The Canadian government's NSERC Canada Graduate Scholarships page provides current program information and application guidance. The University of Waterloo's Wikipedia article provides a broader overview of the institution's co-op model and engineering programs.

Frequently Asked Questions

What is the NSERC Canada Graduate Scholarship for women in STEM?

NSERC CGS provides $17,500/year (Master's, one year) or $35,000/year (Doctoral, three years) to Canadian students in natural science and engineering graduate programs. Women represent approximately 50–55% of CGS award holders, above their proportion of STEM doctoral enrollment. Applications are through the program's online portal via institutional nomination.

How does Waterloo's co-op model benefit women in engineering and CS?

Waterloo's co-op system provides 4–6 paid work terms (approximately 4 months each) integrated with academic terms throughout the undergraduate degree. For women, this provides employer-recognized industry experience before graduation, professional network development that is independent of demographic factors, and income that partially offsets educational costs. Waterloo co-op employers include the world's major technology companies and Canadian industry.

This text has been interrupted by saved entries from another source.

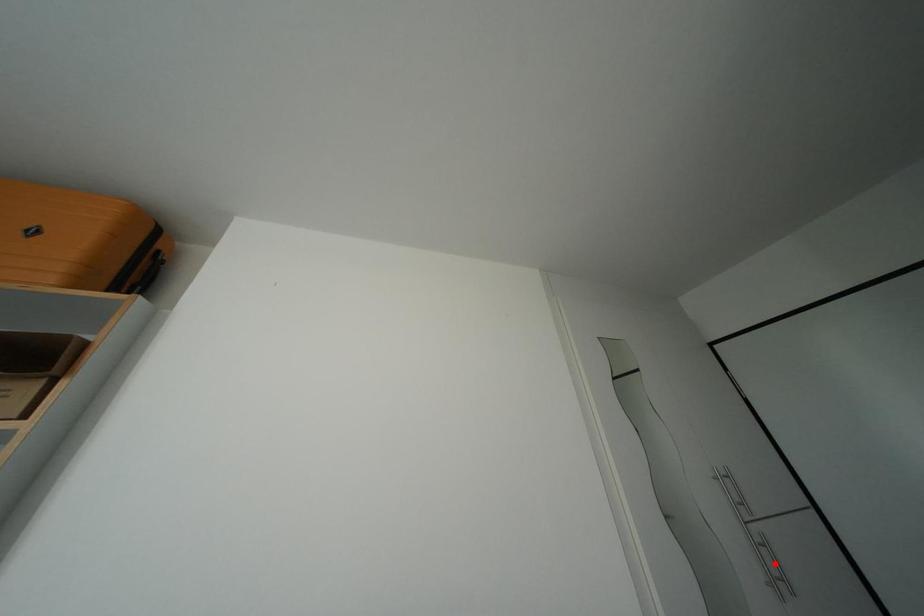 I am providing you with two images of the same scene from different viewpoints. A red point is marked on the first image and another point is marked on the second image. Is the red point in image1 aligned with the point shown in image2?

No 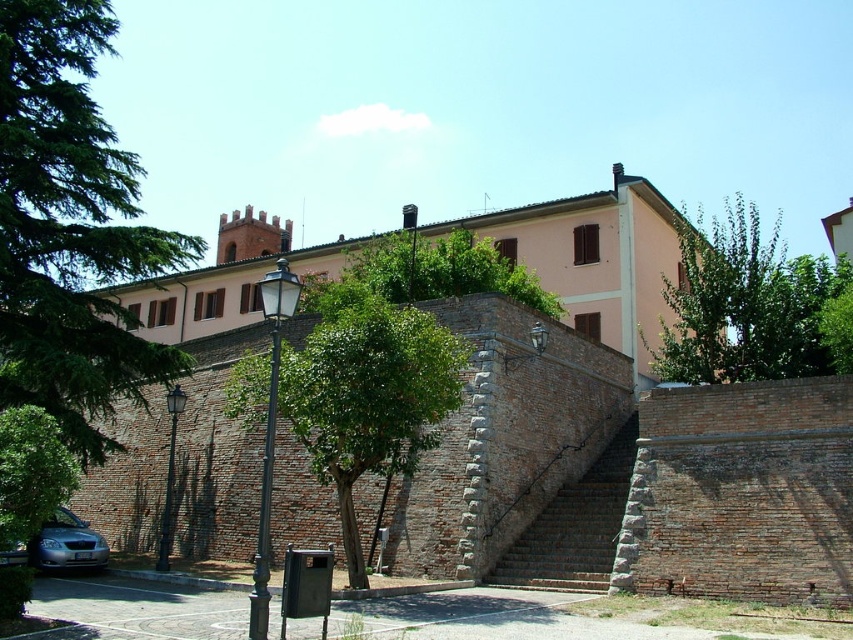 Question: Does green leafy tree at center have a larger size compared to green leafy tree at upper center?

Choices:
 (A) no
 (B) yes

Answer: (B)

Question: Does green leafy tree at left have a larger size compared to green leafy tree at lower left?

Choices:
 (A) no
 (B) yes

Answer: (B)

Question: Which point is farther to the camera?

Choices:
 (A) silver metallic car at lower left
 (B) green leafy tree at upper center
 (C) brick stairs at center
 (D) green leafy tree at lower left

Answer: (B)

Question: Which object appears farthest from the camera in this image?

Choices:
 (A) green leafy tree at left
 (B) green leafy tree at upper center
 (C) brick stairs at center
 (D) silver metallic car at lower left

Answer: (B)

Question: Can you confirm if green leafy tree at center is positioned to the left of brick stairs at center?

Choices:
 (A) yes
 (B) no

Answer: (A)

Question: Which of these objects is positioned farthest from the silver metallic car at lower left?

Choices:
 (A) brick stairs at center
 (B) green leafy tree at upper right
 (C) green leafy tree at left
 (D) green leafy tree at upper center

Answer: (B) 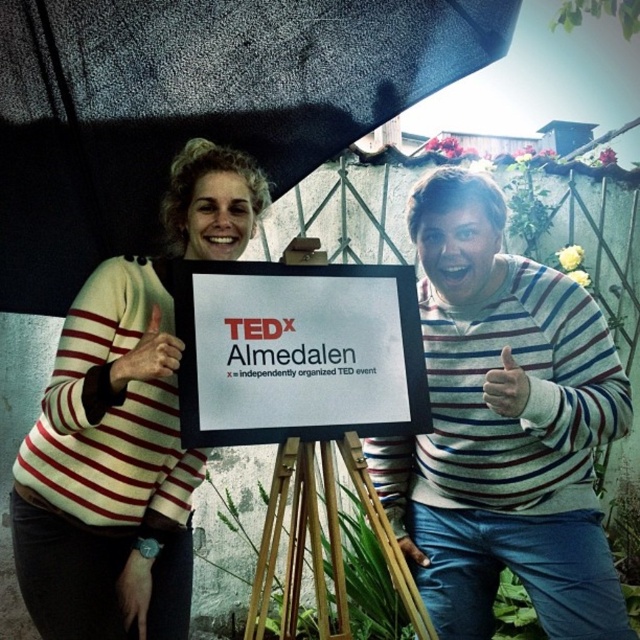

What is the Vanier Canada Graduate Scholarship?

Canada's most prestigious doctoral fellowship: $50,000/year for three years, open to all disciplines, for doctoral students demonstrating exceptional academic achievement and leadership potential. Applications are nominated by institutions and reviewed by NSERC, SSHRC, or CIHR depending on research area. Women appear among Vanier recipients at rates above their proportion of doctoral enrollment.

Are Canadian universities accessible to international women in STEM?

At the graduate level, yes — Canada's universities actively recruit international doctoral students, and the funding landscape includes some international-eligible scholarships. Tuition for international students is substantially higher than domestic rates; fully funded positions (from research grants) that cover international fees are available but competitive. Contact prospective supervisors directly about funded positions.

What is NSERC's Chairs for Women in Science and Engineering program?

The NSERC CWSE program funds chairs at Canadian universities charged with advancing women's participation in STEM at the institutional and national level. Chairs run programming, outreach, and advocacy and are explicitly mandated to work on increasing women's representation. The program operates across regional networks, with CWSE chairs at most Russell Group-equivalent Canadian research universities.